The surge in property values over the past several years isn't just a local phenomenon felt only in Southwest Florida. Prices from Miami to Atlanta don't seem to be faltering; instead, they continue to climb, especially along Florida's Gold Coast.

Then why are we seeing a seller's market turn into a buyer's market here in our little comer of paradise? The reasons are a matter of almost daily articles and columns by highly qualified real estate professionals. I am just a property owner and an interested observer. Maybe that's why I need a new definition of the word "bubble."

"An economic bubble occurs when speculation in a commodity causes the price to increase, thus producing more speculation," according to www.investordictionary.com. "The price of the goods then reaches absurd levels and the bubble is usually followed by a sudden drop in prices, known as' a crash."

I don't think we will see a crash in property values here, although sales prices seem to have leveled off and may even have adjusted slightly downward.
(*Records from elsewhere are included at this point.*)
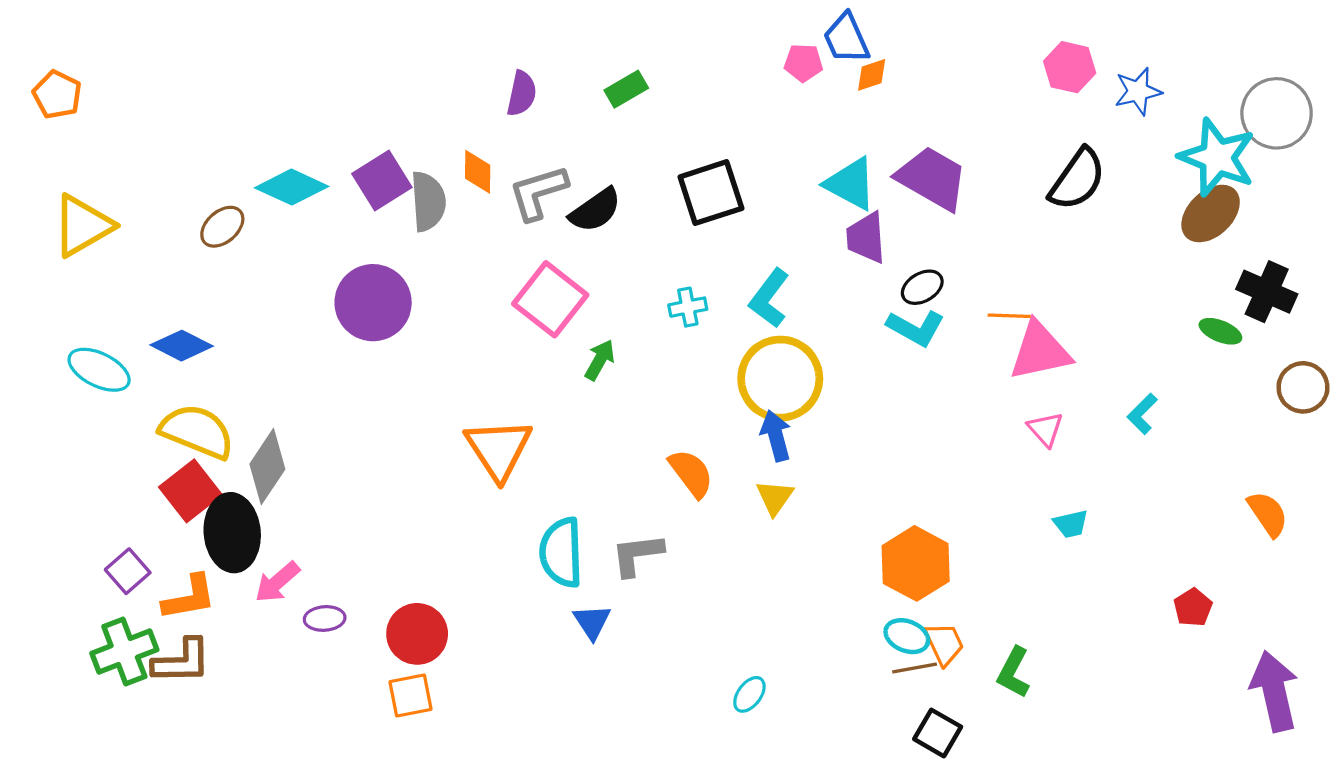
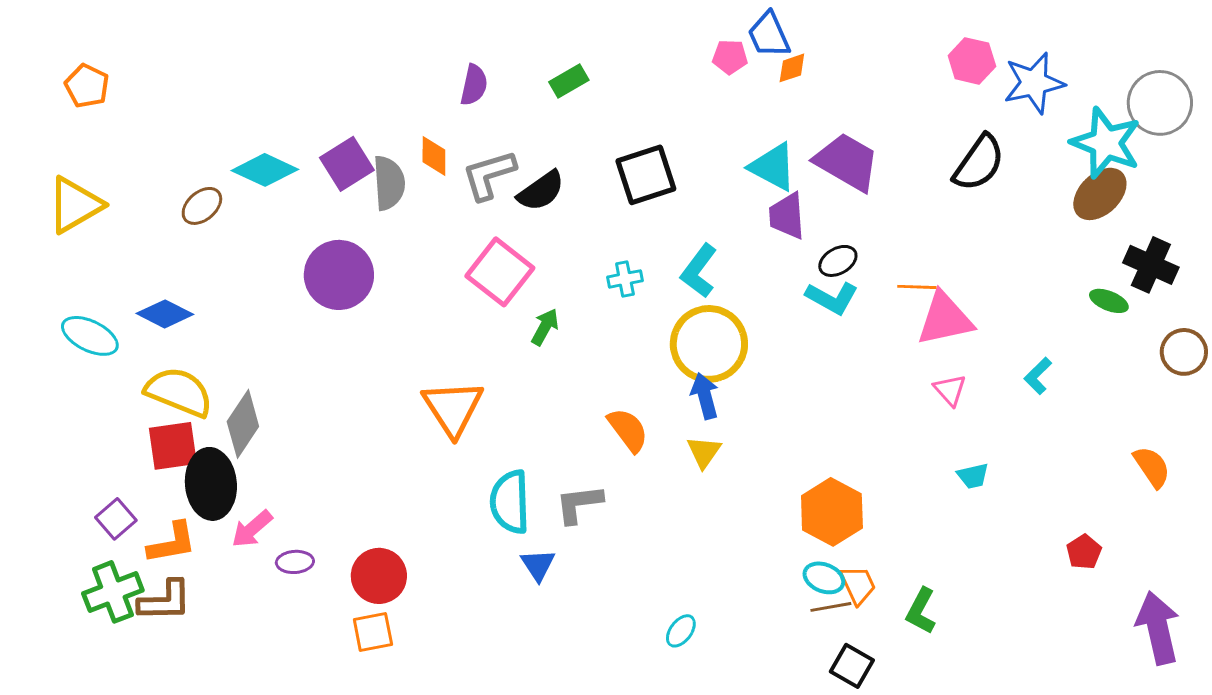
blue star: (1138, 91) -> (1034, 83), size x1.4
orange pentagon: (57, 95) -> (87, 86), moved
red square: (190, 491) -> (173, 446), turned 30

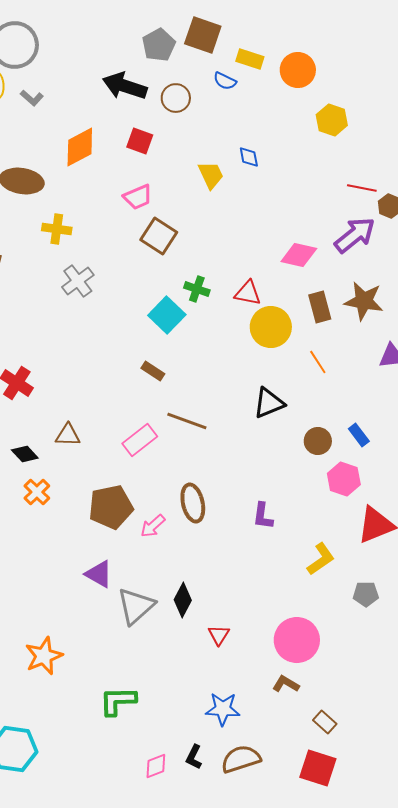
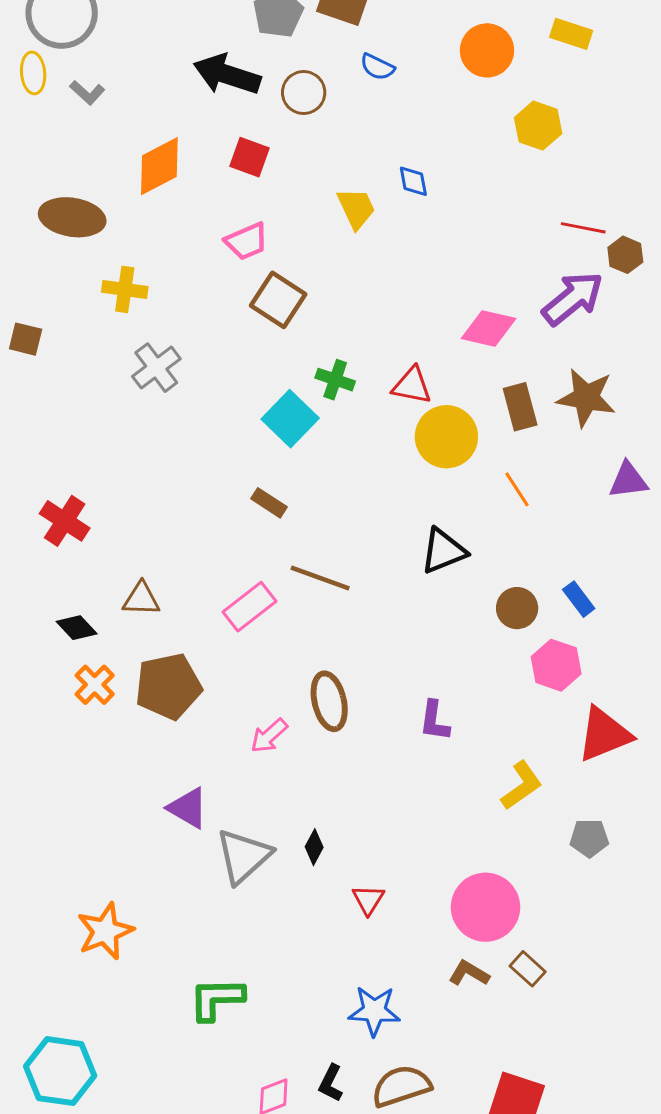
yellow rectangle: (250, 59) -> (571, 34), moved
brown pentagon: (111, 507) -> (168, 686), moved
black diamond: (183, 600) -> (314, 847), size x0.7
brown rectangle: (325, 722) -> (528, 969), moved

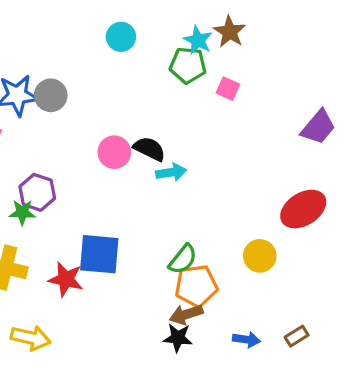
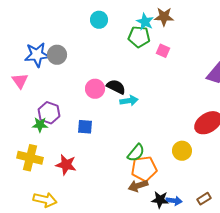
brown star: (230, 32) -> (164, 17), turned -30
blue square: (99, 254) -> (85, 127), moved, size x0.6
black star: (178, 338) -> (160, 200), moved

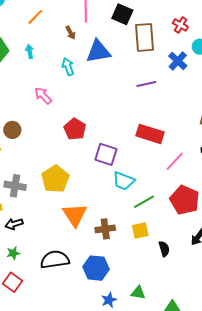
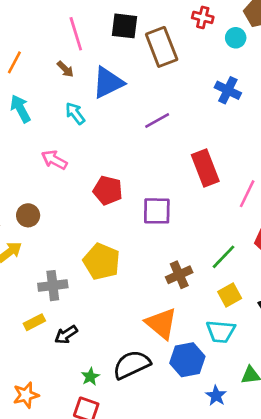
cyan arrow: (30, 52) -> (20, 109), size x1.5
blue cross: (178, 61) -> (228, 90), moved
purple line: (146, 84) -> (157, 120), moved
red rectangle: (150, 134) -> (205, 168), turned 68
cyan trapezoid: (124, 181) -> (221, 331), moved
orange triangle: (75, 215) -> (161, 323), moved
brown cross: (105, 229) -> (179, 275), moved
green star: (13, 253) -> (90, 377), moved

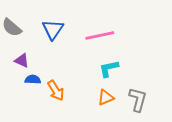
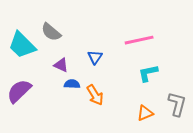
blue triangle: (53, 30) -> (95, 57), moved, size x0.7
orange triangle: (106, 98) -> (145, 113), moved

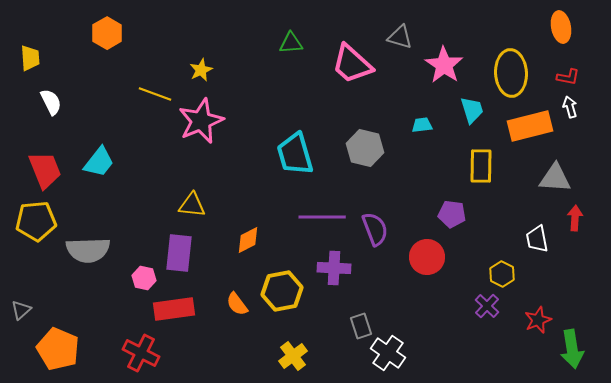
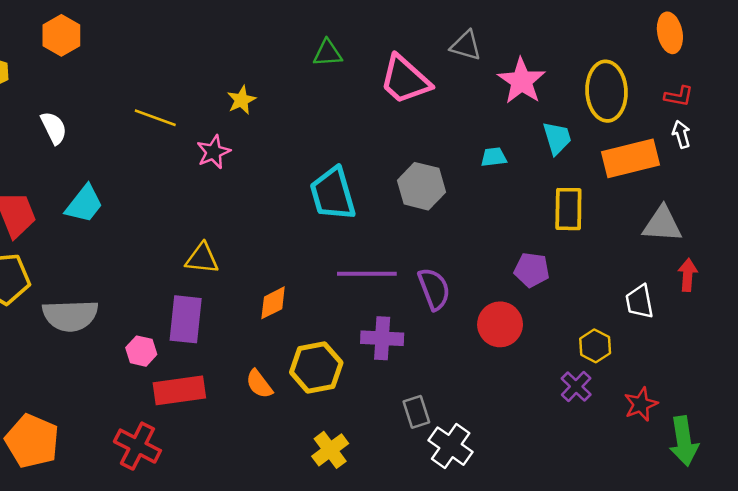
orange hexagon: (107, 33) -> (61, 35), moved
yellow star: (201, 70) -> (241, 100), moved
white semicircle: (51, 102) -> (54, 128), moved
pink star: (201, 121) -> (214, 152), size x0.6

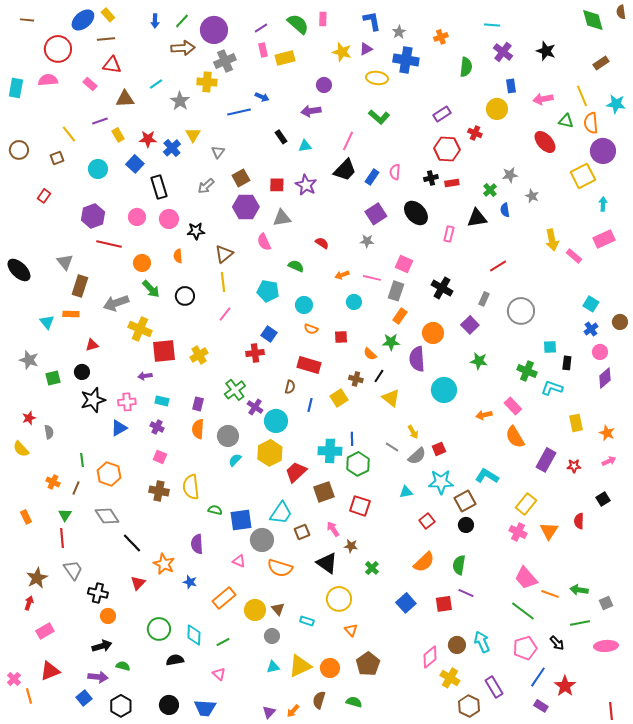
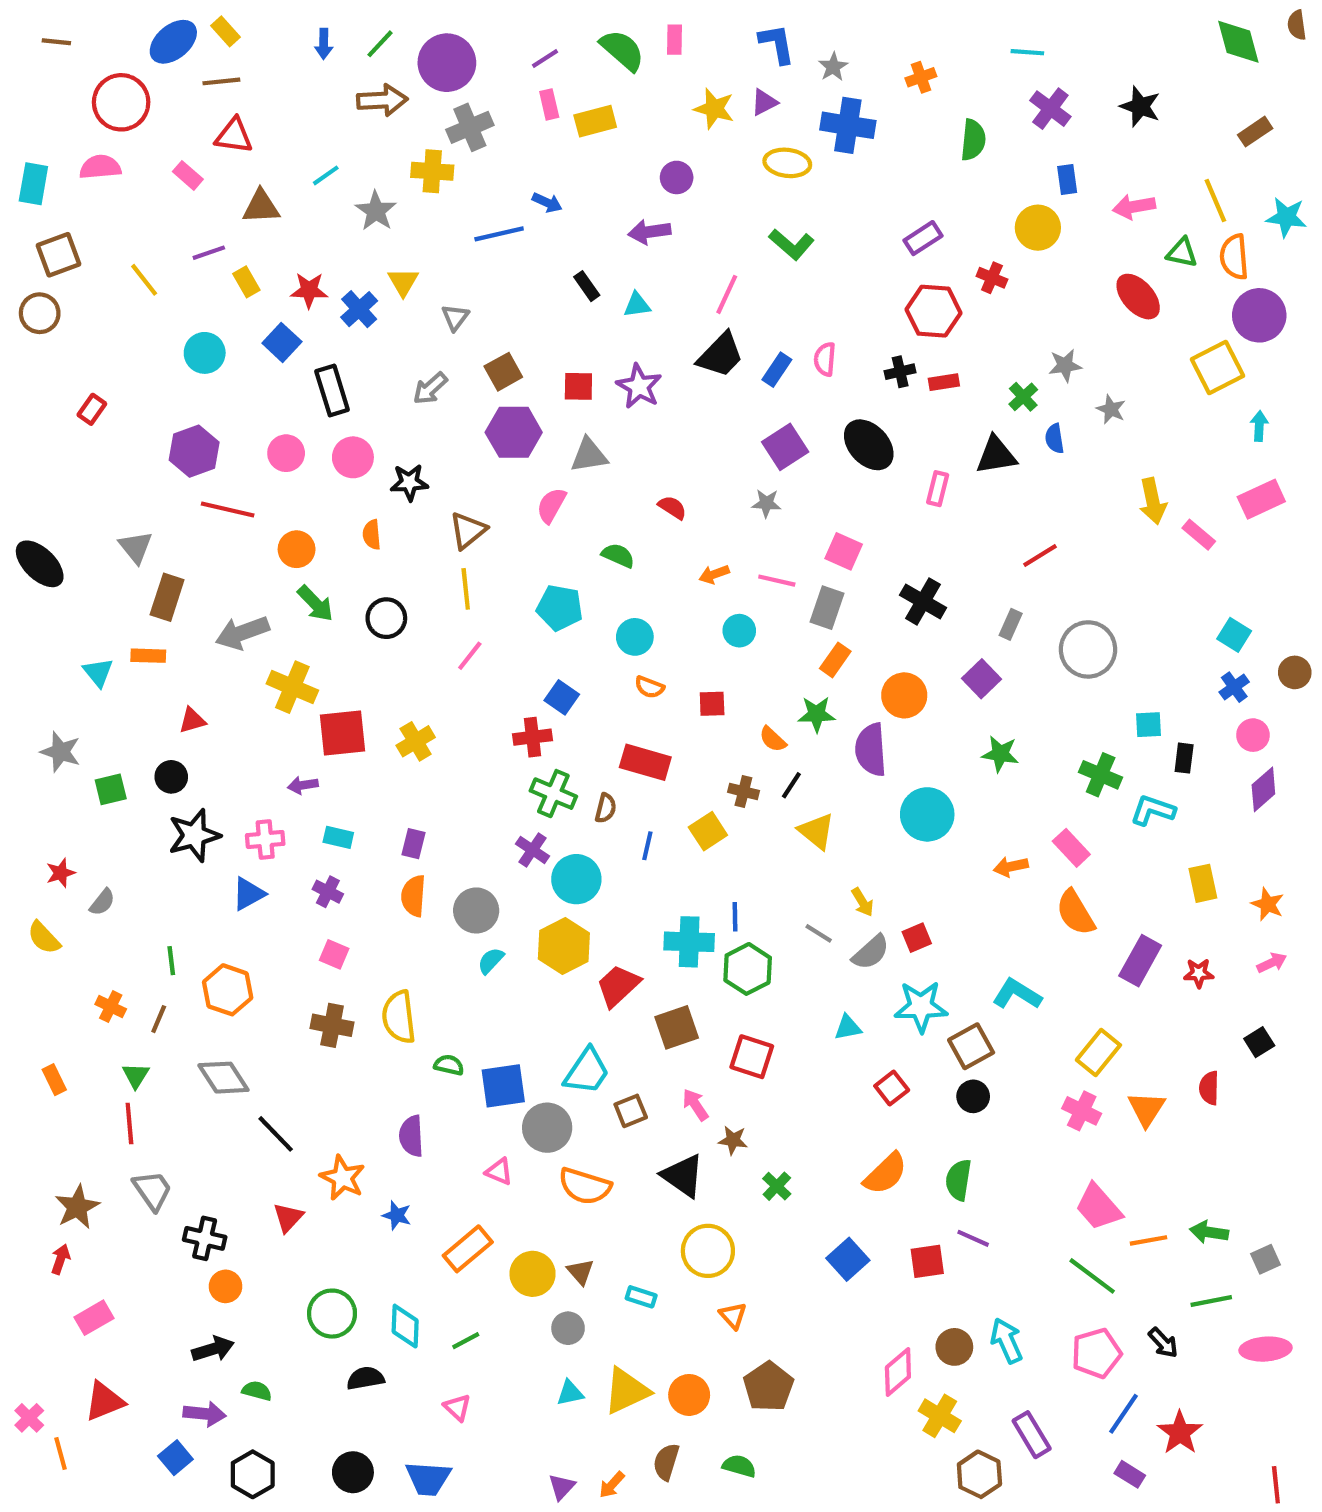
brown square: (57, 158) -> (58, 255), moved, size x1.5
pink semicircle: (264, 242) -> (551, 505), turned 54
green cross: (235, 390) -> (553, 794), moved, turned -30
gray semicircle: (49, 432) -> (102, 902), turned 48
orange line: (550, 594) -> (1149, 1240), turned -30

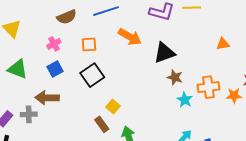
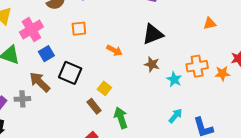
orange arrow: (130, 37) -> (114, 50), moved, size x0.7
pink cross: (54, 44) -> (31, 30), moved, size x1.6
black square: (92, 75) -> (70, 73), moved, turned -30
brown star: (175, 77) -> (152, 64), moved
brown arrow: (47, 98) -> (40, 82), turned 45

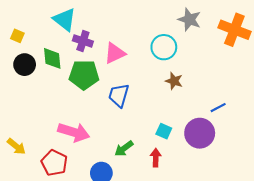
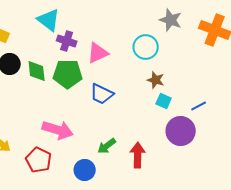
green diamond: (52, 58) -> (37, 71), moved
blue trapezoid: (119, 95) -> (102, 94), turned -80
cyan square: (164, 131) -> (164, 101), moved
red arrow: (156, 158) -> (138, 155), size x1.4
After reading about the real estate boom in Georgia - thanks to large forest tracts being sold off by Weyerhauser and the soon to be completed largest Georgia land sale ever by International Paper Company - I can't help but think development companies are setting the stage for another round of price increases for residential properties throughout the south.

Middle to northern Georgia is being subdivided at an astounding rate. While the areas north of Macon all the way to the North Carolina mountains are beginning to look like the next big areas of growth, especially for "halfbacks," Southwest Florida will always be attractive to northern retirees seeking relief from the relentless northern winters. The issue will be whether or not they can afford property in Florida.

"Halfbacks," by the way, are folks who moved to Florida from up north, then decided to move halfway back home for whatever reason, ending up in the mountains of North Carolina or Georgia. These aren't the land speculators who have left here after hurricane Katrina and descended on Mississippi and Louisiana; these are mostly retirees escaping our burdensome taxes and the spiraling cost of home ownership or the threat of hurricanes.

I don't doubt real estate bubbles exist, I just don't think the term applies to property values in Southwest Florida today. But then again, if property values fall 800 percent in 2006, I could be wrong.